Our next example of idea chaining stems from a problem from Tom Ferguson’s (excellent) mathematical statistics book called A Course in Large Sample Theory. Problem 5 of chapter 3 (“Convergence in Law”) walks us through Le Cam’s inequality.

Here’s the set up.

We have $n$ independent Bernoulli random variables each with its own probability of success, $p_i = \prob(X_i = 1)$ . We’ll call these $X_1,\dots,X_n$ .
We define $S_n = \sum_{i=1}^n X_i$ .
We define $Z$ as a Poisson random variable with parameter $\lambda = \sum_{i=1}^n p_i$ .

We want to show that

$| \prob(S_n \in A) - \prob(Z \in A)| \le \sum_{i=1}^n p_i^2$

for all sets $A$ . In other words, we’re computing a bound on the error of using a Poisson approximation.

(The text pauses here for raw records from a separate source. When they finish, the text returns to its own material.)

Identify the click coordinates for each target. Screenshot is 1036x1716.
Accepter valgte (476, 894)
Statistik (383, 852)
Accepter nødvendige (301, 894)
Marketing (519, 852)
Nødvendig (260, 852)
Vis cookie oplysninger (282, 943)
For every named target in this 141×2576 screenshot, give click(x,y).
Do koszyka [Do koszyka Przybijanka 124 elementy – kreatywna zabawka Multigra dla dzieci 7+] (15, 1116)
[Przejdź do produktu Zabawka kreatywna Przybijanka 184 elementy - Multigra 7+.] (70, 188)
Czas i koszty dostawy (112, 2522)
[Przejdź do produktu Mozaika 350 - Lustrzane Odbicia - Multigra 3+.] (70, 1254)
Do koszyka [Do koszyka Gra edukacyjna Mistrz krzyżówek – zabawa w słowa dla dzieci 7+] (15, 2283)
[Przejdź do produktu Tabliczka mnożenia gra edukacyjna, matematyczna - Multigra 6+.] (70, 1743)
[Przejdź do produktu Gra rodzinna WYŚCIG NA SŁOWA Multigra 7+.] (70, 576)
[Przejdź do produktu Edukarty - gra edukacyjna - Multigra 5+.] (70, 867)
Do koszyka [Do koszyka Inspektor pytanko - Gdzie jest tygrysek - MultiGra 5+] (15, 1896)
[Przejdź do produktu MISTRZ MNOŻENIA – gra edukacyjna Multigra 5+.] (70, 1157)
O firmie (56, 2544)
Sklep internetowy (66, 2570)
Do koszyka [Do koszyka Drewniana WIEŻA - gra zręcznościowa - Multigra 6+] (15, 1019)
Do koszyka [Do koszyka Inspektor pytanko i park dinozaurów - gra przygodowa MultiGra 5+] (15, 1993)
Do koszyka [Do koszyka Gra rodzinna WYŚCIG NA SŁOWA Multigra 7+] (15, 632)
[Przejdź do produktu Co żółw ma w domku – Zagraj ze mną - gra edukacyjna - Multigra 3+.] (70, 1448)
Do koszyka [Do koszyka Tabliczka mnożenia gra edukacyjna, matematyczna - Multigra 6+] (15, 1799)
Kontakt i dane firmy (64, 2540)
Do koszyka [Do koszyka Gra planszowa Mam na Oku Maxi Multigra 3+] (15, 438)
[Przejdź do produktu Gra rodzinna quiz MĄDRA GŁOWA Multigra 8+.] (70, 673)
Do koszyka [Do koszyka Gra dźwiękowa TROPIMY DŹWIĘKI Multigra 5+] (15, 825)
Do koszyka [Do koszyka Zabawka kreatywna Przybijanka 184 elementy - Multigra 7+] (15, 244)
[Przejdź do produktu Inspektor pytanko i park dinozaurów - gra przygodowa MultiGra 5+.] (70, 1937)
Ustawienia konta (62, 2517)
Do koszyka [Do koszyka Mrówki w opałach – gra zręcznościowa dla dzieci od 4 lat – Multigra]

We’ll solve this problem by solving three simpler sub-problems.

(1) First, we’ll show that

$| \prob(S_n \in A) - \prob(Z \in A)| \le \prob(S_n \neq Z).$

(2) Then, we’ll show that

$\prob(S_n \neq Z) \le \sum_{i=1}^n \prob(X_i \neq Y_i).$

(3) Finally, we’ll show that

$\prob(X_i \neq Y_i) \le \sum_{i=1}^n p_i^2.$

To show (1), (2), and (3), we’re going to couple $S_n$ and $Z$ to the same underlying probability space.

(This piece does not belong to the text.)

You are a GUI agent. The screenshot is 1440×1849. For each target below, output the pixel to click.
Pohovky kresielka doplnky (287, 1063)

The variables $U_1,\dots,U_n$ are uniformly distributed on $[0,1]$ .
We can define $X_i = \ind{}(U_i > 1 - p_i)$ with $\E X_i = p_i$ .
We introduce $Y \sim \mathrm{Poisson}(p_i)$ as

$Y_i = \begin{cases} 0, & U_i < e^{-p_i} \\ k, & F(k-1) < U_i < F(k), \end{cases}$

where $F(k) = e^{-p_i} \sum_{j=0}^{k} p_i^j/j!$ is the cumulative distribution function for a Poisson random variable with parameter $p_i$ .

Proof of (1).

Without loss of generality we can assume that $\prob(S_n \in A) \ge \prob(Z \in A)$ . This allows us to conclude that $\{S_n \in A\} \supseteq \{Z \in A\}$ . Now, we isolate the set where $\{S_n \neq Z\}$ by noting that

$\prob(S_n \in A) - \prob(Z \in A) \le \prob(S_n \in A) - \prob(S_n \cap Z \in A) = \prob(S_n \neq Z).$

One down, two to go.

Proof of (2).

First, let’s rewrite $\prob(S_n \neq Z)$ as $\prob \left( \sum_i X_i \neq Z \right)$ . This implies that there’s at least one $X_i$ not equal to $Y_i$ . (The at least phrase should be triggering the part of your brain associated with unions.) So, we have that

$\prob \left( \bigcup_{i=1}^n \{X_i \neq Y_i\} \right) \le \sum_{i=1}^n \prob(X_i \neq Y_i)$

by the subadditivity of probability.

Two down, one to go.

Proof of (3).

Using our definitions of $X_i$ and $Y_i$ , we can write

$\begin{align*} \prob(X_i \neq Y_i) &= 1 - \prob(X_i = 0) - \prob(Y_i = 1) \\ &= 1 - (1 - p_i) - p_i e^{-p_i} \\ &= p_i - p_i e^{-p_i} \qquad \qquad \textsf{(because $(1-e^{-p_i}) \le p_i$)}\\ &\le p_i^2. \end{align*}$

Now, we sum both sides of the equation and we’ve got it.

Bringing it all back home.

Finally, chain the inequalities in (1), (2), and (3) together and we’ve proved Le Cam’s inequality. Heck yeah!

References

This post draws on material from:

Stephen Boyd’s “Convex Optimization Short Course” notes;
Fundamentals of Convex Analysis by Hiriart-Urruty and Lemaréchal; and
A Course in Large Sample Theory by Thomas Ferguson.